Mit Künstlicher Intelligenz gegen Fake News

Forscher_innen entwickeln System, das Manipulationen und verfälschende Verwendung von Bildern aufspürt

Überall wird gerätselt und geforscht, wie man das Phänomen der Fake News in den Griff bekommen kann. Denn in Zeiten gesellschaftlicher und politischer Umbrüche haben falsche Meldungen nicht nur Hochkonjunktur, sondern auch die Macht, Menschen zu beeinflussen und zu falschen Annahmen und fragwürdigen Entscheidungen zu verleiten. Wissenschaftler_innen am Deutschen Forschungszentrum für Künstliche Intelligenz (DFKI) in Kaiserslautern arbeiten darum derzeit an Systemen, die helfen, Falschmeldungen anhand von Bildern zu erkennen.

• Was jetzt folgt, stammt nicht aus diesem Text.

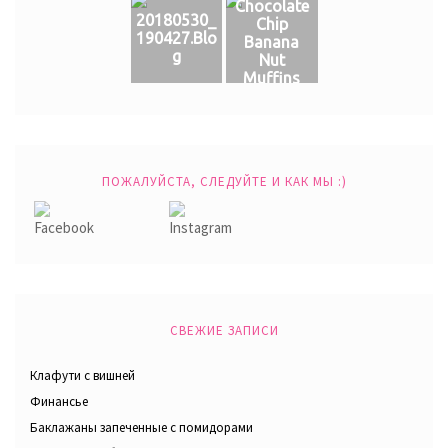
Chocolate
20180530_
Chip
190427.Blo
Banana
g
Nut
Muffins
ПОЖАЛУЙСТА, СЛЕДУЙТЕ И КАК МЫ :)
СВЕЖИЕ ЗАПИСИ
Клафути с вишней
Финансье
Баклажаны запеченные с помидорами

Dass Fake News oft mit falschen, aus einem anderen Kontext stammenden oder manipulierten Bildern versehen werden, machen sich die Forscher_innen dabei zu Nutze. Der Prototyp des von ihnen entwickelten Systems "NewsVerifier“ überprüft nämlich in Form einer Browser-Erweiterung, ob ein angezeigtes Bild nicht schon einmal zu einem anderen Zeitpunkt und in einem anderen Kontext aufgetaucht ist. Die Entwicklerin des Prototyps Sarah Elkasrawi erklärt: „Mit einer invertierten Bildersuche werden zunächst die ähnlichsten Fotos gesucht und deren Zeitstempel überprüft. Anhand der Übereinstimmungen und des verknüpften Datums lässt sich feststellen, ob das Bild eventuell von einem früheren Ereignis stammt“, führt die DFKI-Forscherin weiter aus.

Darüber hinaus kann der NewsVerifier mit Hilfe eines speziellen Algorithmus herausfinden, ob Bilder manipuliert wurden. Dazu untersucht er inhaltliche Veränderungen zu ähnlichen Fotos. Eine weitere Funktion des Systems betrachtet den Text der Webseiten mit dem gefundenen Bildmaterial und filtert die wichtigsten Begriffe der Seite. So erhalten die Benutzer_innen einen schnellen Überblick über den Inhalt der Quelle und können damit den Zusammenhang zwischen Bild und Text prüfen.

Mit der Entwicklung der modernen Medien gibt es natürlich immer raffiniertere Methoden, um Bilder und Nachrichten zu manipulieren und täuschend echt aussehen zu lassen. "Intelligente Technologien bieten wiederum vielfältige Ansätze, um dies zu erkennen oder entgegenzusteuern“, so DFKI-Forschungsbereichsleiter Professor Andreas Dengel. Sein Team im Forschungsbereich Smarte Daten & Wissensdienste beschäftigt sich unter anderem mit „Digital Forensics“ - neuesten Methoden zur Detektion, Analyse und Auswertung von kriminellen Inhalten in sehr großen Datenbeständen sowie Verfahren zum Schutz vor betrügerischen Tätigkeiten in digitalen Medien und Kanälen.